*PROBLEM TO SOLVE*:
If pictures are present, leave them out, and copy the data word for word.
START GIVEN DATA
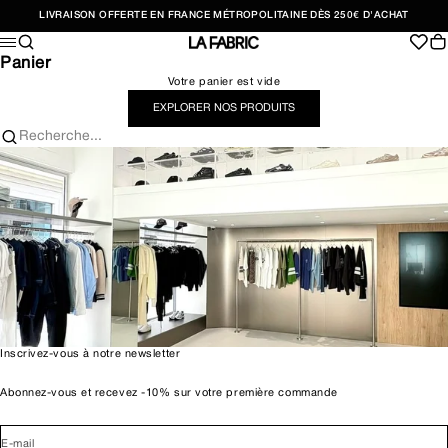
Passer au contenu
LIVRAISON OFFERTE EN FRANCE MÉTROPOLITAINE DÈS 250€ D'ACHAT
Recherche
Pan
Menu
LA FABRIC SHOP
Panier
Votre panier est vide
EXPLORER NOS PRODUITS
Recherche...
Inscrivez-vous à notre newsletter
Abonnez-vous et recevez -10% sur votre première commande
E-mail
END GIVEN DATA
*ANSWER AREA*:
Passer au contenu
LIVRAISON OFFERTE EN FRANCE MÉTROPOLITAINE DÈS 250€ D'ACHAT
Recherche
Pan
Menu
LA FABRIC SHOP
Panier
Votre panier est vide
EXPLORER NOS PRODUITS
Recherche...
Inscrivez-vous à notre newsletter
Abonnez-vous et recevez -10% sur votre première commande
E-mail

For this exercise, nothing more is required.